Skin inflammation can be reduced by topical application of CBD and THC, making cannabis useful in the alleviation of dermatitis and other skin conditions. Since it is unclear whether CBD, THC or a combination of both are optimal, experimentation with different topical products may be necessary. 


A preliminary study in 2011 of cannabis use in fibromyalgia showed effectiveness in relieving pain, stiffness, and insomnia. Low doses of THC have been successful along with CBD added to mitigate psychoactive THC side effects. 


Oral cannabis is commonly used to ease the nausea and vomiting associated with conventional hepatitis C drug therapy. 


It has been reported that cannabis has the potential to provide relief from symptoms of IBS.


With the current opioid crisis many individuals are seeking alternatives to ease both acute and chronic pain. The pain relieving and anti-inflammatory properties of cannabis may be helpful as an adjunct to current therapies to enhance their effectiveness or as a single agent. In addition to THC/CBD combinations the raw form of THC, known as THCa, may offer pain relief without being psychoactive.


Despite the lack of clinical studies there is substantial anecdotal evidence supporting the use of CBD-rich cannabis oil to alleviate symptoms of Asperger’s syndrome and other types of autism. More studies are obviously needed to confirm these findings. 


While there is lots of data supporting the use of cannabis for anorexia in cancer or HIV/AIDS, little research has been done on the effectiveness of cannabis in mitigating anorexia nervosa. While it theoretically makes sense, anorexia nervosa is so complex that cannabis is not usually recommended at the present time. 


Historically cannabis has been used to remedy side effects of chemotherapy (e.g. nausea, vomiting, neuropathy), as well as pain, insomnia, stress, and appetite suppression.
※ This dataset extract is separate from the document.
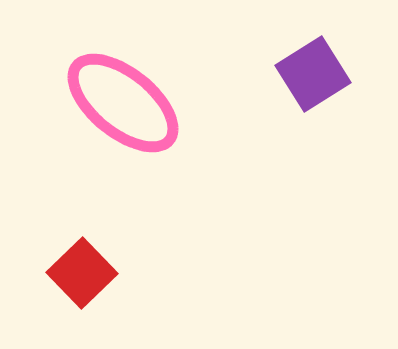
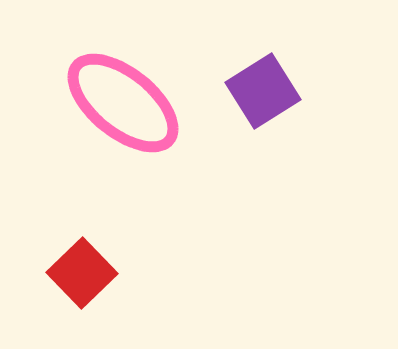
purple square: moved 50 px left, 17 px down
Only anecdotal evidence currently exists for direct cancer activity (no studies as yet) but data is accumulating. 


Recent preliminary evidence shows that oral cannabis may offer neuroprotective and anti-inflammatory effects to mildly sedate patients with dementia. Multiple daily doses of small amounts of THC have been recommended. 


CBD and THC are neuroprotective for the optic nerve and THC also lowers intraocular pressure. Both are recommended orally as adjuncts to conventional glaucoma treatment but not alone, as THC has been found to not lower intraocular pressure consistently. 


Many individuals have experienced comfort and relief using cannabis as part of their MS regimen. Pain relief may be obtained from THC or its non-psychoactive form THCa. Muscle relaxation, spasticity, and tone may be improved with CBD. Various delivery methods of vaping, tinctures, and edibles are available to help determine one’s optimum level of comfort. Tinctures offer the advantage of being able to easily titrate doses when starting cannabis.


Cannabis has been found to be effective as prophylaxis for migraine headaches, using small doses of THC to reduce headache frequency and intensity. It also can ease pain and nausea after headache onset using larger THC doses, with buffer doses of CBD to mitigate against increased THC psychoactivity.


Early studies have shown that CBD reliably delivers a range of anticonvulsant effects without intoxication. A severe form of epilepsy, Dravet syndrome, strikes very young children and can be catastrophic. The parents of a young girl, Charlotte Figi, found that CBD oil, unlike traditional therapies, halted her seizures.  Popular CBD-rich varieties include ACDC, Harlequin and Ringo’s Gift. CBD-rich tinctures are recommended in a 20:1 ratio or higher. Two other cannabinoids, THCA and CBDA, are being explored as well. Like CBD they both are non-psychoactive.

GW Pharmaceuticals developed Epidiolex, which contains CBD dissolved in sesame oil. Epidiolex was the first prescription pharmaceutical of CBD approved by the FDA on June 25, 2018.